La Russia rimane un paese uscito da una situazione di crisi e, dunque, i suoi cittadini sono alla ricerca di sufficienti livelli di normalità e di sicurezza. Il fatto che essi abbiano riacquistato fiducia in sé stessi non dovrebbe allarmare eccessivamente in Occidente, poiché indice e misura al tempo stesso di una potenza divenuta regionale che sì, forse aspira a tornare all’esercizio di un’influenza globale, ma che non potrebbe tirare troppo la corda. Infatti, il coinvolgimento in una perversa corsa al riarmo per Mosca sarebbe insostenibile, e da essa avrebbe soltanto da rimetterci. Riguardo all’Artico restano in agenda le tematiche sensibili sulle quali i protagonisti della politica internazionale dovranno cooperare.
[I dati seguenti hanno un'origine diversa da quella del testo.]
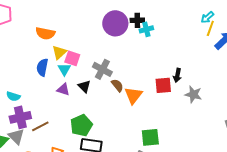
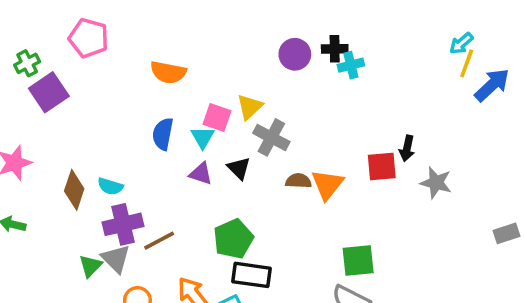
purple circle: (115, 23) -> (295, 54), size x0.7
yellow triangle: (59, 52) -> (250, 107), moved
brown semicircle: (117, 85) -> (298, 181), moved, turned -48

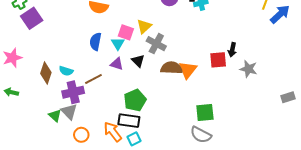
brown semicircle: (298, 181) -> (171, 68), size x1.5
brown line: (159, 241) -> (93, 79), moved
green triangle: (90, 266) -> (55, 116), turned -32
black rectangle: (251, 275) -> (129, 121), moved

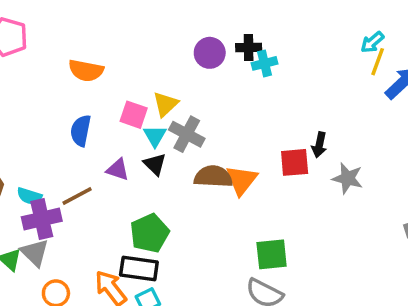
cyan triangle: (118, 44) -> (155, 136), moved
cyan semicircle: (66, 71) -> (29, 196), moved

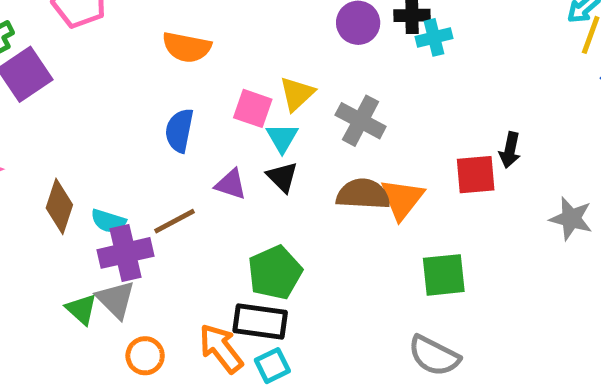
gray cross: (187, 134) -> (361, 121), moved
gray star: (348, 178) -> (571, 219), moved
green square: (272, 254) -> (444, 275), moved

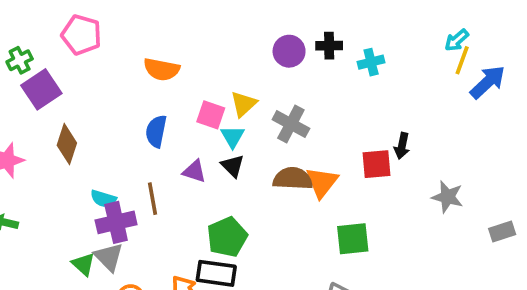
cyan cross: (434, 37) -> (371, 62), moved
brown diamond: (59, 206) -> (67, 144), moved
brown line: (174, 221) -> (152, 199), turned -72

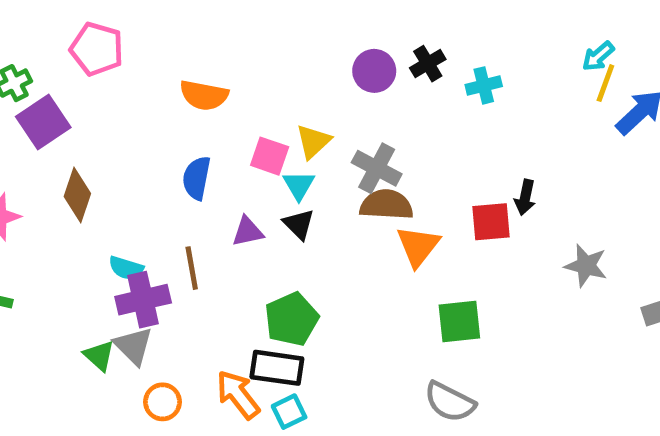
black cross: (329, 46) -> (428, 64), turned -30
purple triangle: (194, 171) -> (248, 232), turned -30
brown semicircle: (293, 179) -> (386, 205), moved

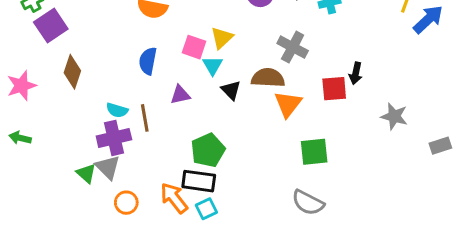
gray cross: (377, 168) -> (293, 47), moved
black triangle: (299, 224) -> (231, 90), moved
cyan semicircle: (126, 268) -> (117, 110), moved

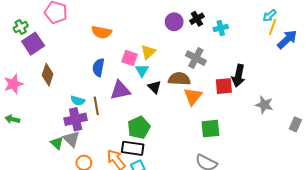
black arrow: (356, 73) -> (238, 76), size x1.5
purple triangle: (180, 95) -> (120, 90), size x1.5
gray rectangle: (440, 146) -> (295, 124), turned -48

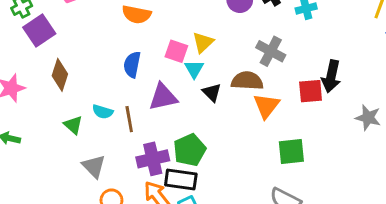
purple cross: (76, 119) -> (153, 159), moved
green triangle: (57, 143) -> (73, 125), moved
I problemi non sono di poco conto: lo sfruttamento intensivo delle risorse locali pongono a rischio la calotta polare e il permafrost, permangono la spada di Damocle dell’innalzamento della temperatura terrestre e l’incertezza sia sulla concreta applicazione dell’Accordo di Parigi, sia sul perseguimento degli obiettivi di sviluppo sostenibile fissati dall’Onu nell’Agenda 2020; infine permangono le potenziali tensioni indotte dal perseguimento dei loro interessi da parte dei vari attori locali, tensioni che comunque tutti affermano di voler mantenere basse.